Exercise objective: When the line with "General de la Nación" appears below, start repeating lines exactly, and keep going through the line with "Sergio Gómez"; add nothing outside that span.

------------------------

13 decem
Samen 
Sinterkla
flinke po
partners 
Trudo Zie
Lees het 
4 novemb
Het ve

------------------------

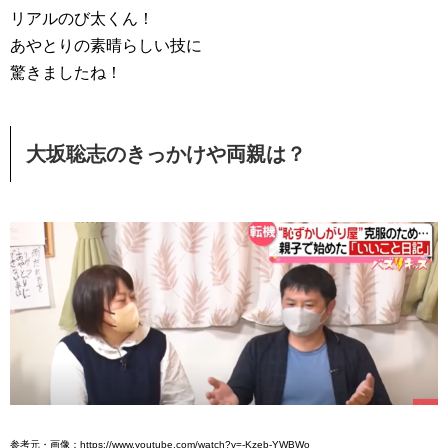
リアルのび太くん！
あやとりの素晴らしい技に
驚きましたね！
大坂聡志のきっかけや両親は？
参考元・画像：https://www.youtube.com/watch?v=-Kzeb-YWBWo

------------------------

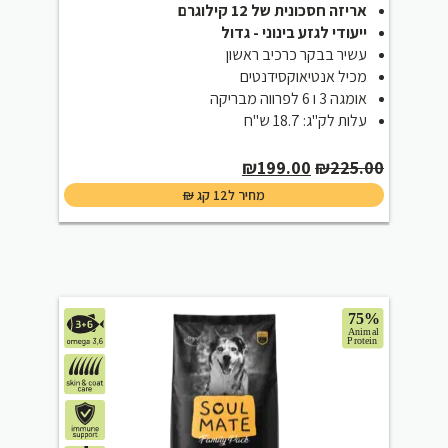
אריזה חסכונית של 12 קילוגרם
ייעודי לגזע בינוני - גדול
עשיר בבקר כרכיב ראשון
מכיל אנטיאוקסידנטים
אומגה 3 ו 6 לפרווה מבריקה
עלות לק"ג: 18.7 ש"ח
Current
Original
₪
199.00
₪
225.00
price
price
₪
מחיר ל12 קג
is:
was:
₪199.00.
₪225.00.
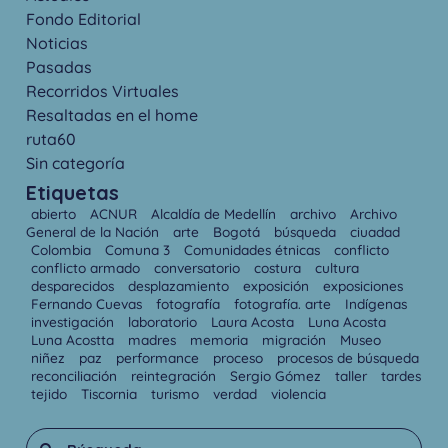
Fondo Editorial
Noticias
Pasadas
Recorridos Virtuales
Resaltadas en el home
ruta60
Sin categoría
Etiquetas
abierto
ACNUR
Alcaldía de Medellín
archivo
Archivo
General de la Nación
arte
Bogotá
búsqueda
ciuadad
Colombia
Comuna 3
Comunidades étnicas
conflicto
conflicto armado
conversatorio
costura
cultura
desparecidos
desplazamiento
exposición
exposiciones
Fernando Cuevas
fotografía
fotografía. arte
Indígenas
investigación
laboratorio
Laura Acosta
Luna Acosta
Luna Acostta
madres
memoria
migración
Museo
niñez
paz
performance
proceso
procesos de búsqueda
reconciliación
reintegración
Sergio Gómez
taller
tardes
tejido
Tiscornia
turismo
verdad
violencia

------------------------

Task result:
General de la Nación
arte
Bogotá
búsqueda
ciuadad
Colombia
Comuna 3
Comunidades étnicas
conflicto
conflicto armado
conversatorio
costura
cultura
desparecidos
desplazamiento
exposición
exposiciones
Fernando Cuevas
fotografía
fotografía. arte
Indígenas
investigación
laboratorio
Laura Acosta
Luna Acosta
Luna Acostta
madres
memoria
migración
Museo
niñez
paz
performance
proceso
procesos de búsqueda
reconciliación
reintegración
Sergio Gómez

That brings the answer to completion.